Hevhetia 2020
Not disconcerted by current global climate, international duo bring their concert-like warmth to worlds set apart.
Slovakian guitarist Kollar and Norwegian trumpeter Henriksen have a special rapport. Their rather brief on-stage encounters resulted in 2018’s “Illusion Of A Separate World” which seemed to have predicted lockdowns and locusts besieging our days, and 2020’s "Crime On The Bunny" which drove it home with “Coronomorphia” – so there was nothing new for these artists in resuming remote recording and giving us another chapter of their saga. “Unexpected Isolation” is an instrumental mosaic that reflects today’s state of affairs, focusing on small details to render it all relatable.
Here’s why the duo’s third offering is split in eighteen short pieces, from “Word For Word” that will – without saying a word – intimately whisper in your ear and wrap around your soul, as Arve’s brass and David’s bass expand their sonic scope, to the dewdrops of “In The Near Future”: the fitting finale for a melodic cycle centered on a dark age of now. Of course, the dramatic noise of “Life vs. Death” and the scarily scintillating soundscape of “Covidication” – where vocal snippets pepper up the aural space before six strings and folk motifs make it simmer – are going to be the highlights of this experience, yet translucent blues “Social Breathing” and the glum whorl of “Modular Breathing” marry music to temporal matters just as effectively.

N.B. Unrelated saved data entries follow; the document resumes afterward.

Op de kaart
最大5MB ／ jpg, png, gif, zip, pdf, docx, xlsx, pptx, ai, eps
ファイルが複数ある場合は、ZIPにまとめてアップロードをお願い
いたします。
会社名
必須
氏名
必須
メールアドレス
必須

There’s pining in the wondrous panorama of “Catalunya” whose gentle strum and wail often chase unison and ultimately offset the delicate drone permeating “Keep Distancing” until Henriksen’s passages shroud electronica in a shimmering blanket and Kollar’s suspenseful lines lead “In The Time Of Plague” towards funereal dirge and symphonic climax. And then there’s anxious solemnity in the trumpet and guitar twine of “Bowed Heart” and cinematic swirl in “Bacteria vs. Virus” alongside the bittersweet elegy of “In Absentia” – all oozing glory and sorrow in equal measure: a measure of our current emptiness and pessimism. Still, each of these cuts holds a pinch of hope too, turning “Unexpected Isolation” into something magnificent.